> _Goal of the exercise_
Your output should be the lines below from the one with "33.01077.00" through the one with "これは、雄も雌も関係ないよ", copied exactly, pictures excluded.

START Data provided

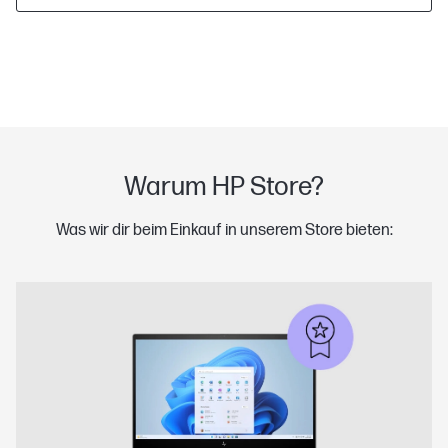
Warum HP Store?
Was wir dir beim Einkauf in unserem Store bieten:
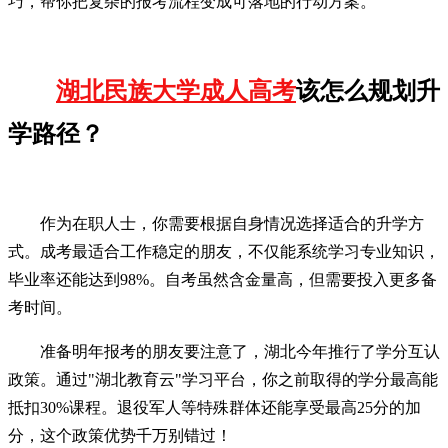
巧，帮你把复杂的报考流程变成可落地的行动方案。
湖北民族大学成人高考
该怎么规划升
学路径？
作为在职人士，你需要根据自身情况选择适合的升学方
式。成考最适合工作稳定的朋友，不仅能系统学习专业知识，
毕业率还能达到98%。自考虽然含金量高，但需要投入更多备
考时间。
准备明年报考的朋友要注意了，湖北今年推行了学分互认
政策。通过"湖北教育云"学习平台，你之前取得的学分最高能
抵扣30%课程。退役军人等特殊群体还能享受最高25分的加
分，这个政策优势千万别错过！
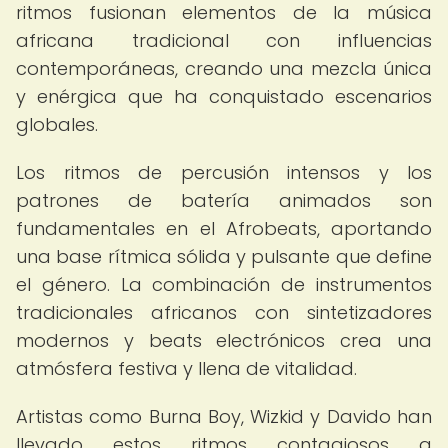
ritmos fusionan elementos de la música
africana tradicional con influencias
contemporáneas, creando una mezcla única
y enérgica que ha conquistado escenarios
globales.
Los ritmos de percusión intensos y los
patrones de batería animados son
fundamentales en el Afrobeats, aportando
una base rítmica sólida y pulsante que define
el género. La combinación de instrumentos
tradicionales africanos con sintetizadores
modernos y beats electrónicos crea una
atmósfera festiva y llena de vitalidad.
Artistas como Burna Boy, Wizkid y Davido han
llevado estos ritmos contagiosos a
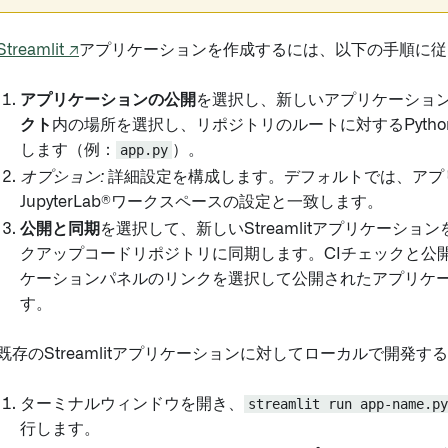
Streamlit ↗
アプリケーションを作成するには、以下の手順に従
アプリケーションの公開
を選択し、新しいアプリケーショ
クト
内の場所を選択し、リポジトリのルートに対するPyth
します（例：
app.py
）。
オプション:
詳細設定を構成します。デフォルトでは、アプ
JupyterLab®ワークスペースの設定と一致します。
公開と同期
を選択して、新しいStreamlitアプリケーシ
クアップコードリポジトリに同期します。CIチェックと公
ケーションパネルのリンクを選択して公開されたアプリケ
す。
既存のStreamlitアプリケーションに対してローカルで開発す
ターミナルウィンドウを開き、
streamlit run app-name.py
行します。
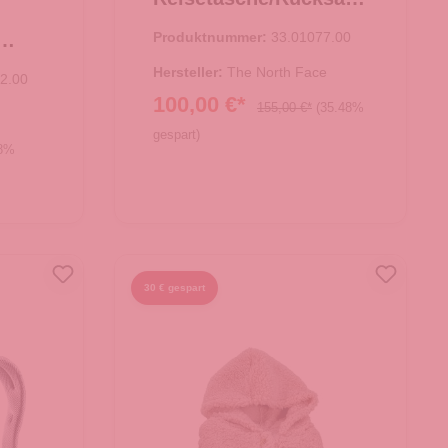
Base Camp Duffel M
Produktnummer:
33.01077.00
TNF Black
 Bag
Hersteller:
The North Face
2.00
100,00 €*
155,00 €*
(35.48%
gespart)
08%
In den Warenkorb
30 € gespart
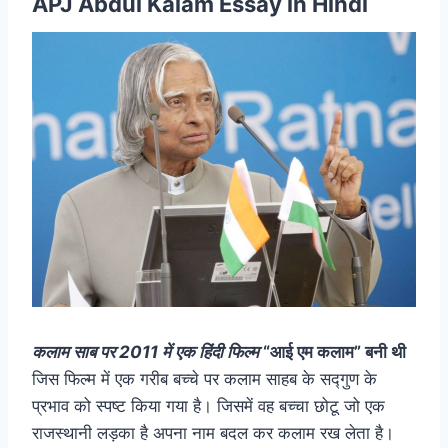
APJ Abdul Kalam Essay in Hindi
कलाम साब पर 2011 में एक हिंदी फिल्म
“आई एम कलाम” बनी थी
जिस फिल्म में एक गरीब बच्चे पर कलाम साहब के सद्गुण के
प्रभाव को स्पष्ट किया गया है। जिसमें वह बच्चा छोटू जो एक
राजस्थानी लड़का है अपना नाम बदल कर कलाम रख लेता है।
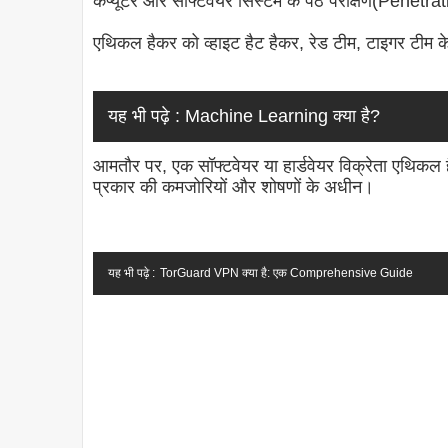
कंप्यूटर और सॉफ्टवेयर सिस्टम के पैठ परीक्षण(Penetration
एथिकल हैकर को व्हाइट हैट हैकर, रेड टीम, टाइगर टीम के
यह भी पढ़े :
Machine Learning क्या है?
आमतौर पर, एक सॉफ्टवेयर या हार्डवेयर विक्रेता एथिकल
प्रकार की कमजोरियों और शोषणों के अधीन।
यह भी पढ़े :
TorGuard VPN क्या है: एक Comprehensive Guide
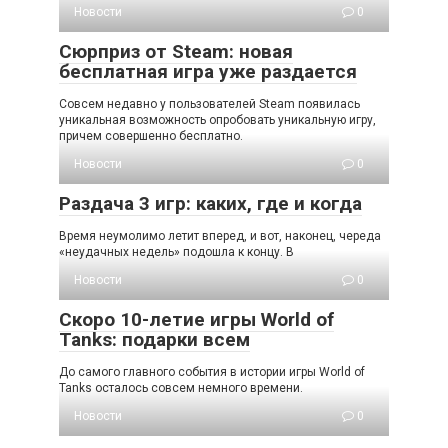
Новости
0
Сюрприз от Steam: новая
бесплатная игра уже раздается
Совсем недавно у пользователей Steam появилась
уникальная возможность опробовать уникальную игру,
причем совершенно бесплатно.
Новости
0
Раздача 3 игр: каких, где и когда
Время неумолимо летит вперед, и вот, наконец, череда
«неудачных недель» подошла к концу. В
Новости
0
Скоро 10-летие игры World of
Tanks: подарки всем
До самого главного события в истории игры World of
Tanks осталось совсем немного времени.
Новости
0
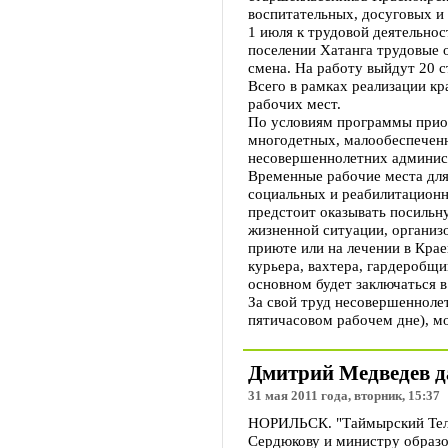
воспитательных, досуговых и
1 июля к трудовой деятельнос
поселении Хатанга трудовые о
смена. На работу выйдут 20 
Всего в рамках реализации к
рабочих мест.
По условиям программы приор
многодетных, малообеспеченн
несовершеннолетних админис
Временные рабочие места для
социальных и реабилитационн
предстоит оказывать посиль
жизненной ситуации, организ
приюте или на лечении в Кра
курьера, вахтера, гардеробщи
основном будет заключаться в
За свой труд несовершеннолет
пятичасовом рабочем дне), мо
Дмитрий Медведев д
31 мая 2011 года, вторник, 15:37
НОРИЛЬСК. "Таймырский Теле
Сердюкову и министру образо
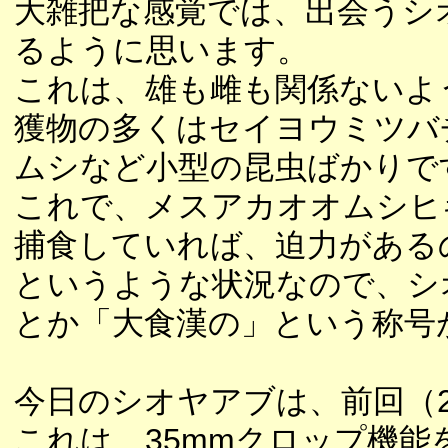
大雑把な感覚では、出会うシ
るように思います。
これは、雄も雌も関係ないよ
獲物の多くはセイヨウミツバ
ムシなど小型の昆虫ばかりで
これで、メスアカオオムシヒ
捕食していれば、迫力がある
というような状況なので、シ
とか「大食漢の」という称号
今日のシオヤアブは、前回（
これは、35mmクロップ機能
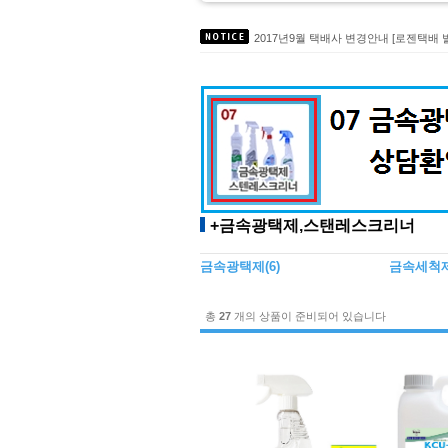
무독성세정제 에코트 입점 도,소매 약
2017년9월 택배사 변경안내 [로젠택배 
2017년 선물셋트LG생활건강 특판대
대성C&S 주방 식기세척기 세제 온라
친환경인증 녹제거제 TermoRens시리
+금속광택제,스탠레스크리너
금속광택제
(6)
금속세척
총
27
개의 상품이 준비되어 있습니다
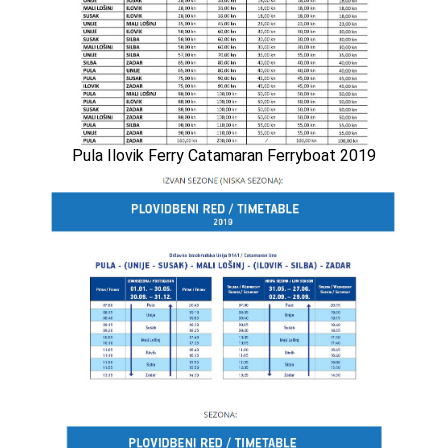
Pula Ilovik Ferry Catamaran Ferryboat 2019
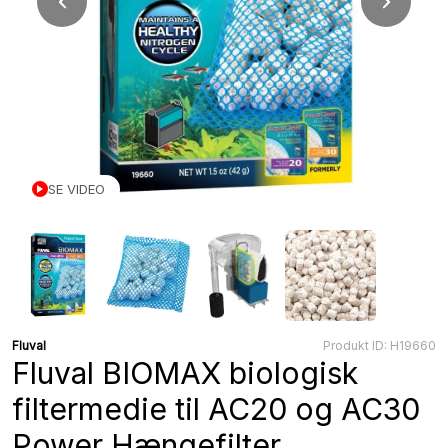
SE VIDEO
Fluval
Produkt ID: H19660
Fluval BIOMAX biologisk
filtermedie til AC20 og AC30
Power Hængefilter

END Data provided

> _Response to this exercise_
33.01077.00
TNF Black
 Bag
Hersteller:
The North Face
2.00
100,00 €*
155,00 €*
(35.48%
gespart)
08%
In den Warenkorb
30 € gespart
APJ Abdul Kalam Essay in Hindi
कलाम साब पर 2011 में एक हिंदी फिल्म
“आई एम कलाम” बनी थी
जिस फिल्म में एक गरीब बच्चे पर कलाम साहब के सद्गुण के
प्रभाव को स्पष्ट किया गया है। जिसमें वह बच्चा छोटू जो एक
राजस्थानी लड़का है अपना नाम बदल कर कलाम रख लेता है।
कंप्यूटर और सॉफ्टवेयर सिस्टम के पैठ परीक्षण(Penetration
एथिकल हैकर को व्हाइट हैट हैकर, रेड टीम, टाइगर टीम के
यह भी पढ़े :
Machine Learning क्या है?
आमतौर पर, एक सॉफ्टवेयर या हार्डवेयर विक्रेता एथिकल
प्रकार की कमजोरियों और शोषणों के अधीन।
यह भी पढ़े :
TorGuard VPN क्या है: एक Comprehensive Guide
Новости
0
Сюрприз от Steam: новая
бесплатная игра уже раздается
Совсем недавно у пользователей Steam появилась
уникальная возможность опробовать уникальную игру,
причем совершенно бесплатно.
Новости
0
Раздача 3 игр: каких, где и когда
Время неумолимо летит вперед, и вот, наконец, череда
«неудачных недель» подошла к концу. В
Новости
0
Скоро 10-летие игры World of
Tanks: подарки всем
До самого главного события в истории игры World of
Tanks осталось совсем немного времени.
Новости
0
воспитательных, досуговых и
1 июля к трудовой деятельнос
поселении Хатанга трудовые о
смена. На работу выйдут 20 
Всего в рамках реализации к
рабочих мест.
По условиям программы приор
многодетных, малообеспеченн
несовершеннолетних админис
Временные рабочие места для
социальных и реабилитационн
предстоит оказывать посиль
жизненной ситуации, организ
приюте или на лечении в Кра
курьера, вахтера, гардеробщи
основном будет заключаться в
За свой труд несовершеннолет
пятичасовом рабочем дне), мо
Дмитрий Медведев д
31 мая 2011 года, вторник, 15:37
НОРИЛЬСК. "Таймырский Теле
Сердюкову и министру образо
大雑把な感覚では、出会うシ
るように思います。
これは、雄も雌も関係ないよ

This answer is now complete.